This article was first published in The Australian. 1 June 2017.
A “game changing” analgesic could bring relief to millions of Australians, after Melbourne researchers discovered why so many previous attempts to develop new pain drugs have floundered.
In a proof-of-concept study, Monash University scientists unravelled the molecular workings of a “receptor” protein long implicated in chronic pain. When they used the insights to tweak a failed drug, it doused pain in laboratory mice and rats.
Co-researchers at New York’s Columbia University are now laying plans to trial the technique in humans. The team hopes the breakthrough, outlined this morning in the journal Science Translational Medicine, will help suppress a global pain epidemic afflicting tens of millions of people worldwide.
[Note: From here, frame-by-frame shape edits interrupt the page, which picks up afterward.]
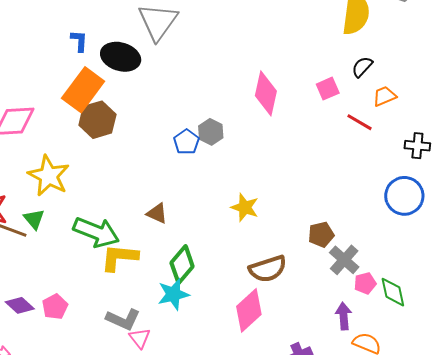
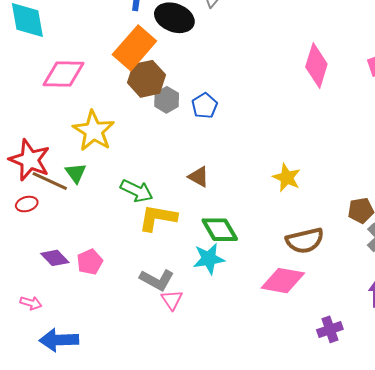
gray hexagon: (211, 132) -> (167, 100), moved
blue pentagon: (186, 142) -> (205, 106), moved
green arrow: (96, 232) -> (137, 191), size x0.7
green diamond: (182, 265) -> (220, 230), turned -75
pink diamond: (249, 310) -> (283, 281), turned 48

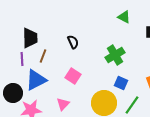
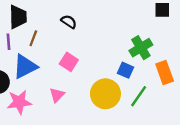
black semicircle: (73, 42) -> (69, 22), turned -32
green cross: (115, 55) -> (141, 48), moved

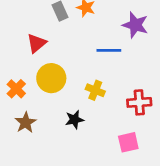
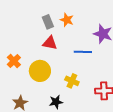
red triangle: (37, 43) -> (50, 43), moved, turned 49
orange cross: (16, 89) -> (14, 61), moved

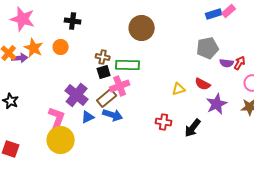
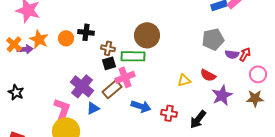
black cross: (73, 21) -> (86, 32), moved
brown circle: (142, 28) -> (147, 35), moved
blue arrow: (113, 115) -> (141, 106), moved

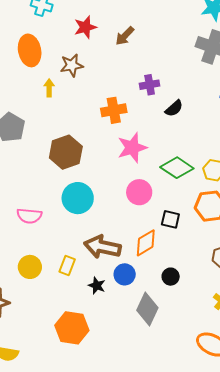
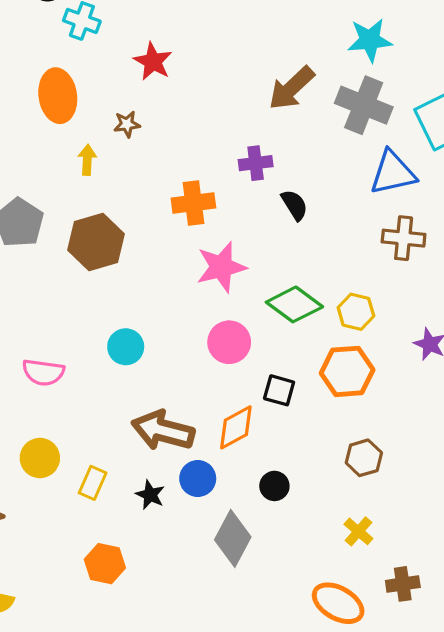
red star: (85, 27) -> (153, 61), turned -30
brown arrow: (125, 36) -> (292, 88), moved, size x1.4
brown star: (72, 65) -> (127, 124), size x0.7
black semicircle: (174, 108) -> (294, 205), turned -84
brown hexagon: (66, 152) -> (96, 242), moved
cyan circle: (78, 198) -> (126, 347), size x0.7
yellow rectangle: (67, 265) -> (93, 483), moved
orange hexagon: (72, 328) -> (105, 564), size x0.7

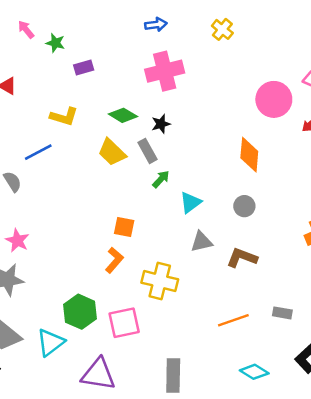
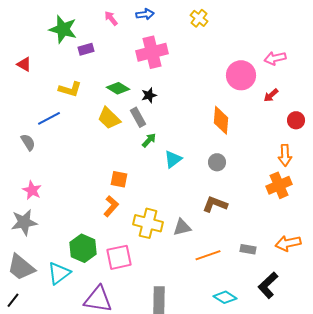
pink arrow: (26, 29) -> (111, 18), moved
green star: (55, 43) -> (63, 29), size x1.8
gray triangle: (201, 242) -> (182, 227), moved

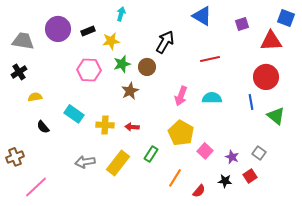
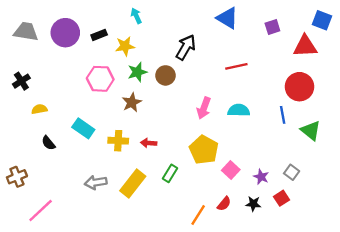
cyan arrow: (121, 14) -> (136, 16), turned -40
gray trapezoid: (23, 41) -> (26, 32), moved
brown star: (130, 91) -> (132, 102), moved
orange line: (175, 178) -> (198, 215), moved
red semicircle: (199, 191) -> (224, 204), moved

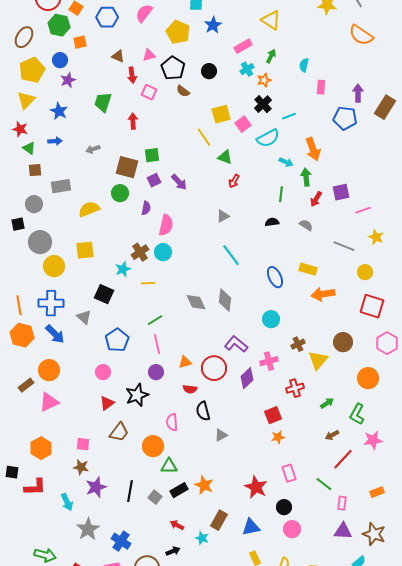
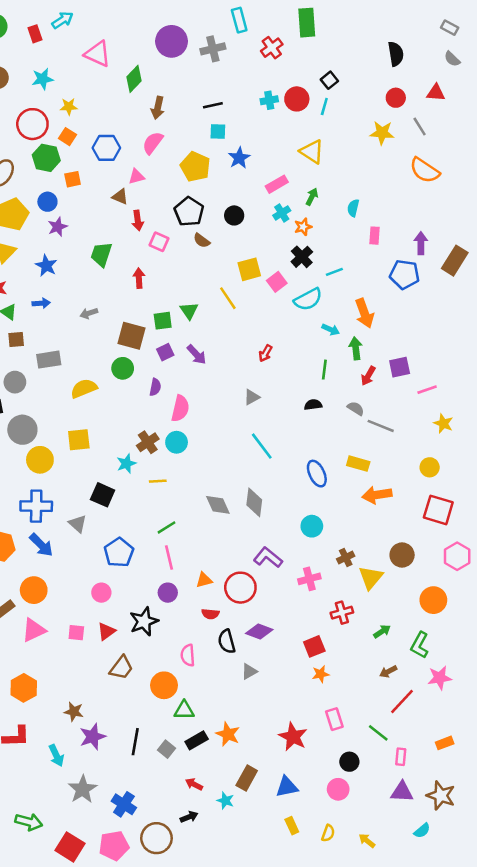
pink triangle: (149, 55) -> (136, 177), moved
green triangle: (225, 157) -> (189, 311), moved, turned 35
gray line: (344, 246) -> (381, 426), moved
purple diamond: (247, 378) -> (259, 631), moved, turned 65
pink square: (83, 444) -> (76, 633), moved
black circle: (284, 507) -> (349, 762), moved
Chronic pain is considered the most common cause of disability, affecting more people than diabetes, heart disease and cancer combined. Current drugs often do not work and carry serious side effects, with anti-inflammatories like ibuprofen thought to increase the risk of heart attacks, while morphine and other opioids cause around 600 accidental deaths a year in Australia alone.
Co-author Meritxell Canals, from the ARC Centre of Excellence in Bio-Nano Science, said the “NK1” receptor had long been known to play a role in pain transmission. She said researchers had spent a decade developing drugs to control pain by blocking the receptor, but none of them had worked.
The new study found that the protein transmitted pain signals not when it was lurking on the surface of nerve cells, as researchers had assumed, but after it had migrated inside the cells. “They were targeting the right receptor, but in the wrong location,” Dr Canals said.
The team devised a way of forcing drugs through cell walls by attaching them to fat molecules. Tests using an existing drug, spantide, found that the technique provided “prolonged” pain relief in rodents.
Dr Canals said analgesics re-engineered in this way could prove effective against aching joints and backs and the pain caused by cancer, among other things. “The challenge now is to translate the technology into human clinical trials.”
Lead researcher Nigel Bunnett, who joined Columbia last year from Monash’s Institute of Pharmaceutical Sciences, said more than one-third of current drugs targeted receptor proteins on cell surfaces. He said modifying them in similar ways could boost the effectiveness of “many different classes of medications”.